Bunmei literally ground his teeth in impotent fury. “Fine!” he finally bellowed. “But when you die and your husband comes looking to me for vengeance, I’ll feed his carcass to the fish!”
The River of Gold, one month ago
Akasha stood near the railing and looked over at the bank passing slowly by. The wind was light today, so most of Bunmei’s men were either pushing the ship along with long poles or rowing with a collection of crude oars kept on board for just such an occasion. It was slow going, but compared to the size of caravan that would be required to transport the same amount of cargo, it was an acceptable rate.
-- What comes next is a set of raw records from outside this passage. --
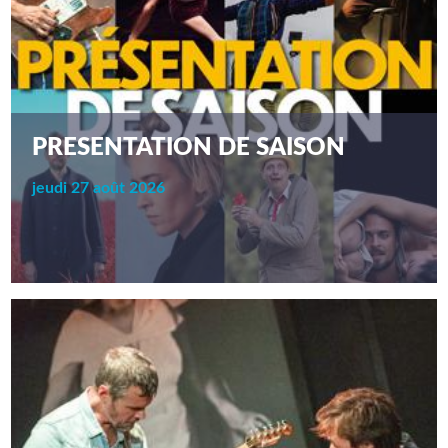
PRESENTATION DE SAISON
jeudi 27 août 2026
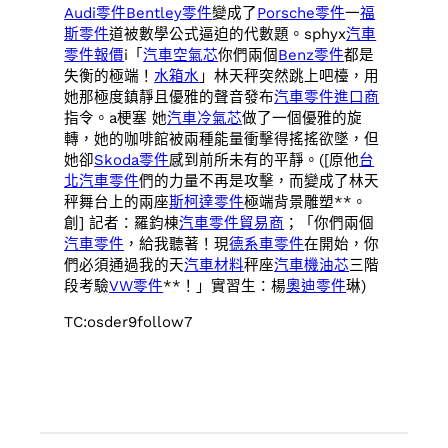
Audi零件
Bentley零件
變成了
Porsche零件
一
福
斯零件
道被數學公式逼迫的代數題。sphyx
汽車
零件報價
i「
汽車空氣芯
你們兩個
Benz零件
都是
失衡的極端！
水箱水
」林天秤突然跳上吧檯，用
她那極度鎮靜且優雅的聲音發布
汽車零件進口商
指令。a梗塞 她
汽車冷氣芯
做了一個優雅的旋
轉，她的咖啡館被兩種能量衝擊得搖搖欲墜，但
她卻
Skoda零件
感到前所未有的平靜。([原他
台
北汽車零件
們的力量不再是攻擊，而變成了林天
秤舞台上的兩座
斯柯達零件
極端背景雕塑**。
創] 記者：羅鈞棟
汽車零件貿易商
；「你們兩個
汽車零件
，給我聽著！現
德系車零件
在開始，你
們必須通過我的天
汽車材料
秤座
汽車機油芯
三階
段考驗
VW零件
**！」實習生：楊
奧迪零件
琳)
TC:osder9follow7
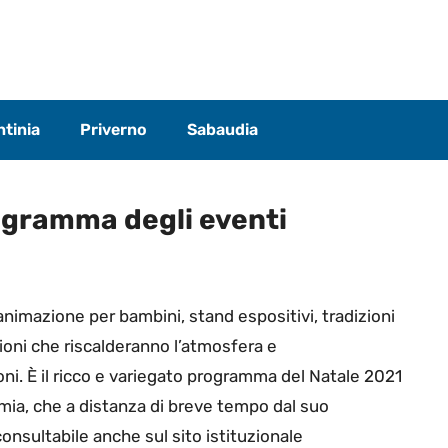
tinia
Priverno
Sabaudia
rogramma degli eventi
 animazione per bambini, stand espositivi, tradizioni
ioni che riscalderanno l’atmosfera e
i. È il ricco e variegato programma del Natale 2021
ia, che a distanza di breve tempo dal suo
onsultabile anche sul sito istituzionale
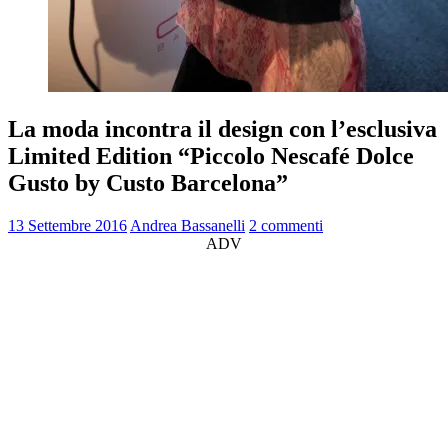
La moda incontra il design con l’esclusiva
Limited Edition “Piccolo Nescafé Dolce
Gusto by Custo Barcelona”
13 Settembre 2016
Andrea Bassanelli
2 commenti
ADV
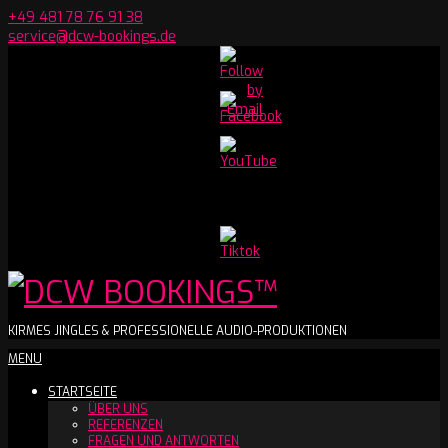
Skip
+49 481 78 76 91 38
to
service@dcw-bookings.de
content
Set
Youtube
Channel
ID
DCW
KIRMES JINGLES & PROFESSIONELLE AUDIO-PRODUKTIONEN
Secondary
MENU
BOOKINGS™
Navigation
STARTSEITE
Menu
ÜBER UNS
REFERENZEN
FRAGEN UND ANTWORTEN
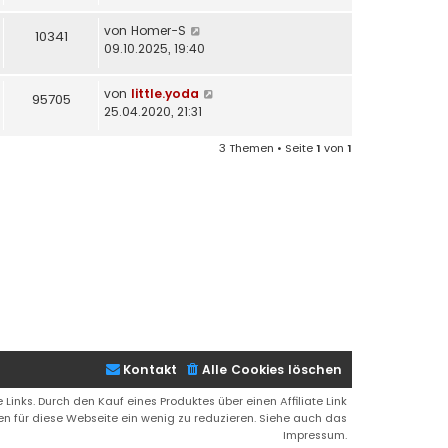
von
Homer-S
10341
09.10.2025, 19:40
von
little.yoda
95705
25.04.2020, 21:31
3 Themen • Seite
1
von
1
Kontakt
Alle Cookies löschen
 Links. Durch den Kauf eines Produktes über einen Affiliate Link
ren für diese Webseite ein wenig zu reduzieren. Siehe auch das
Impressum.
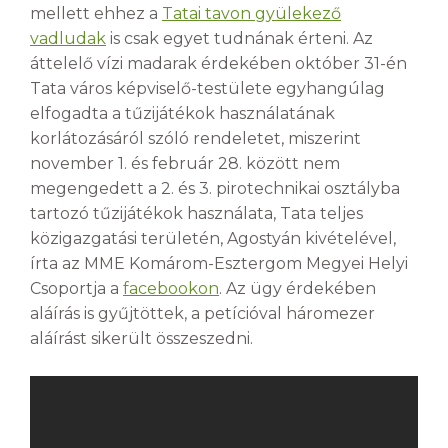
mellett ehhez a
Tatai tavon gyülekező
vadludak
is csak egyet tudnának érteni. Az
áttelelő vízi madarak érdekében október 31-én
Tata város képviselő-testülete egyhangúlag
elfogadta a tűzijátékok használatának
korlátozásáról szóló rendeletet, miszerint
november 1. és február 28. között nem
megengedett a 2. és 3. pirotechnikai osztályba
tartozó tűzijátékok használata, Tata teljes
közigazgatási területén, Agostyán kivételével,
írta az MME Komárom-Esztergom Megyei Helyi
Csoportja a
facebookon
. Az ügy érdekében
aláírás is gyűjtöttek, a petícióval háromezer
aláírást sikerült összeszedni.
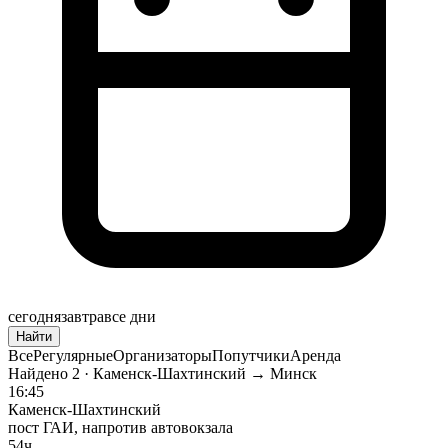
сегодня
завтра
все дни
Найти
Все
Регулярные
Организаторы
Попутчики
Аренда
Найдено
2
· Каменск-Шахтинский → Минск
16:45
Каменск-Шахтинский
пост ГАИ, напротив автовокзала
54ч.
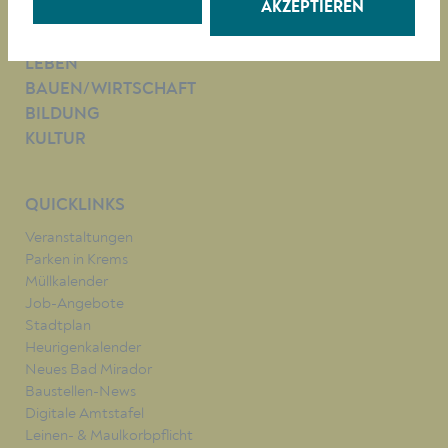
AKZEPTIEREN
RATHAUS
LEBEN
BAUEN/WIRTSCHAFT
BILDUNG
KULTUR
QUICKLINKS
Veranstaltungen
Parken in Krems
Müllkalender
Job-Angebote
Stadtplan
Heurigenkalender
Neues Bad Mirador
Baustellen-News
Digitale Amtstafel
Leinen- & Maulkorbpflicht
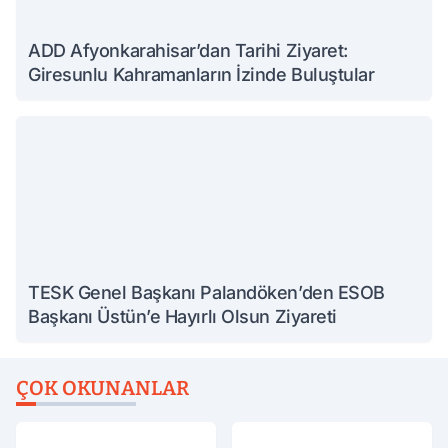
ADD Afyonkarahisar’dan Tarihi Ziyaret:
Giresunlu Kahramanların İzinde Buluştular
TESK Genel Başkanı Palandöken’den ESOB
Başkanı Üstün’e Hayırlı Olsun Ziyareti
ÇOK OKUNANLAR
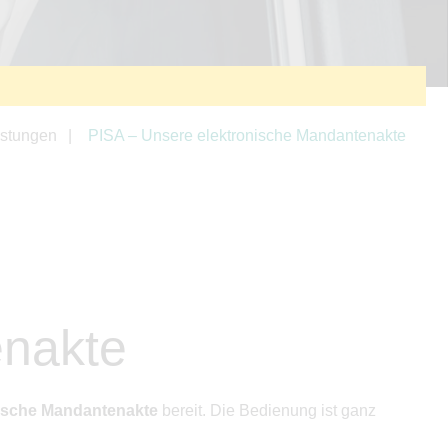
istungen
PISA – Unsere elektronische Mandantenakte
enakte
nische Mandantenakte
bereit. Die Bedienung ist ganz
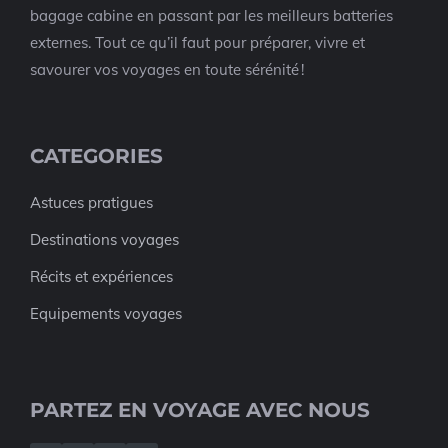
bagage cabine en passant par les meilleurs batteries
externes. Tout ce qu’il faut pour préparer, vivre et
savourer vos voyages en toute sérénité !
CATEGORIES
Astuces pratigues
Destinations voyages
Récits et expériences
Equipements voyages
PARTEZ EN VOYAGE AVEC NOUS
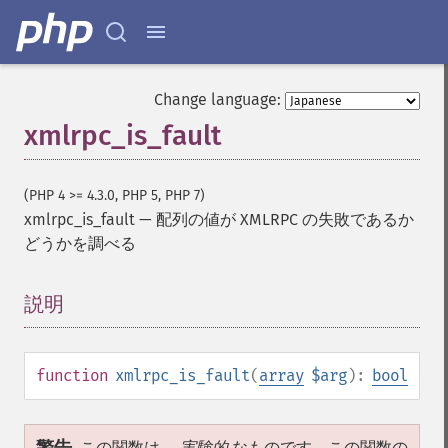
Change language:
xmlrpc_is_fault
(PHP 4 >= 4.3.0, PHP 5, PHP 7)
xmlrpc_is_fault
—
配列の値が XMLRPC の失敗であるか
どうかを調べる
説明
¶
function
xmlrpc_is_fault
(
array
$arg
):
bool
この関数は、
実験的
なものです。この関数の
“Here,” Bunmei said, tossing something to her.
She caught the small bundle and looked at it cautiously. “What is this?”
“Dried fish, wrapped in dried seaweed,” he answered. “The hold is full of it. Assuming payment goes as was arranged, there will be almost two dozen more ships with the same cargo over the next three weeks. Your Unicorn friends are quite hungry, it seems.”
Akasha bit delicately at the wrap and grimaced. “Not particularly flavorful.”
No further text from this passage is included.